As much as is true for a data warehouse that it is not an ordinary database, it is true for the star schema that it is not an ordinary database design. In a standard – say, productive – relational database the 3rd normal form (3NF) is a widely accepted requirement for data consistency and minimal resource consumption. However, in a data warehouse there exist different requirements, of which data access speed is the most important. That's why the data warehouse design deviates from the principle of normalization1) and that’s where the star schema comes into play.

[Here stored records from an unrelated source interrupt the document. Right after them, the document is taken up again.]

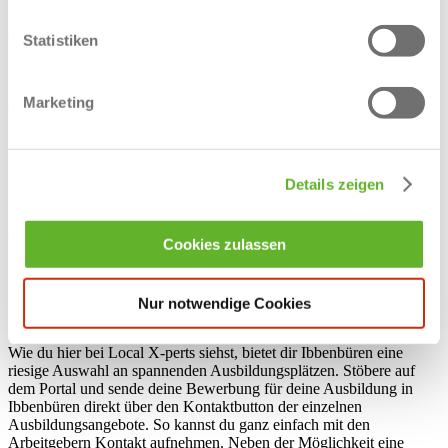
Starte jetzt in dein Berufsleben mit einer Ausbildung in Ochtrup und
ergreife deine Chance !
Statistiken
Warum ausgerechnet eine Ausbildung in Ochtrup?
Marketing
Ochtrup ist der optimale Ort, um mit deiner Ausbildung
durchzustarten. Neben interessanten Arbeitgebern in
verschiedensten Branchen bietet dir die Stadt Ochtrup eine
lebenswerte, ansprechende Umgebung. Die Branchen der
Arbeitgeber in der Stadt Ochtrup reichen von Handel und Industrie
Details zeigen
über Gewerbe und Handwerk. Eine vielfältige Auswahl an
Ausbildungen in Ochtrup steht hier im Portal von Local X-Perts für
dich bereit! Schau dich um, finde deine Ausbildung in Ochtrup und
Cookies zulassen
starte jetzt in dein Berufsleben!
Nimm dein Berufsleben mit einer Ausbildung in
Nur notwendige Cookies
Ibbenbüren in Angriff!
Wie du hier bei Local X-perts siehst, bietet dir Ibbenbüren eine
riesige Auswahl an spannenden Ausbildungsplätzen. Stöbere auf
dem Portal und sende deine Bewerbung für deine Ausbildung in
Ibbenbüren direkt über den Kontaktbutton der einzelnen
Ausbildungsangebote. So kannst du ganz einfach mit den
Arbeitgebern Kontakt aufnehmen. Neben der Möglichkeit eine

The name originates from the picture that shows up when looking at the table model of a database organized in the respective form 2):
Figure 1: Star Schema Data Model
As becomes obvious in this picture, the dimension tables (Time, Geography and Product) are grouped around the central fact table (Sales) as points of a star are grouped around its center 3). There is no additional table hierarchy as usual in standard databases in a star schema, causing both low complexity and high performance. Typically the dimension tables have one primary key each, which is referenced by the fact table, resulting in one foreign key per dimension table. The combination of these foreign keys is the unique id of a fact, thus comprising the primary key of the fact table. The relationship between the fact and dimension tables is n:1. A fact, in this case a sale, will always refer to just one specific product –a physical piece, to be precise- being sold in just one location at just one point in time. In technical terms: An entry of the fact table always refers to just one entry of each dimension table. On the other hand, a certain product is not sold just once, but many times, in many locations and at many points in time. Thus, a product is surely affected by multiple sales transactions – in technical terms: An entry of the dimension table refers to multiple entries of the fact table.
As one can see, the dimension tables have no foreign keys themselves referencing different tables. This is the result of denormalizing: Whereas in a Snow Flake Schema all dimensions are distributed in multiple tables breaking down the attributes of e.g. a product in a manner that allows each attribute value appearing just once throughout the database, in the Star Schema one dimension table contains all the relevant attributes. In consequence, there also is redundancy: In contrast to the Snow Flake Schema, the Star Schema accepts this in the dimension tables, which becomes obvious when looking into e.g. the dimension table “Product”:
Figure 2: Redundancy in dimension tables
As the table contains all relevant attributes of a product, it is inevitable that there are multiple products with identical values for specific attributes: For example, an online shop for hardware sells more than one type of CPU, so there are multiple products that are part of the same group “CPU”. Here the typical tradeoff in IT technology – memory consumption vs. speed – becomes apparent: For the sake of fast data retrieval by accessing just one table without joining others4) when selecting product information, the higher memory consumption for storing redundant attribute values is accepted. Aside from this drawback, redundancy causes another one, which is database anomaly. Imagine IBM decides to enter the hardware consumer market by buying AMD: If the update of “AMD” to “IBM” in the product table is not carried out thoroughly by updating just one CPU entry, this will leave the table in an inconsistent state: A report on all IBM CPUs in the product range of the online shop would return a false result. However, in a data warehouse both potential difficulties are not as serious as they would be in a productive database: First, the data volume, i.e. the number of entries, of dimension tables is typically rather low compared to the volume of the fact table. Second, there is relatively little change to the dimension tables compared to the fact table; additionally, the update of these tables is performed in a controlled process managed by the ETL engine, minimizing the risk of update anomalies.
In consequence, there are significant arguments for preferring the star schema over the snow flake schema. However, no general recommendation can be given: Pro's and Con's exist in both schemas 5). Thus, it depends strongly on the individual characteristics and requirements of a data warehouse project whether sacrificing memory efficiency and data consistency for speed makes sense or not.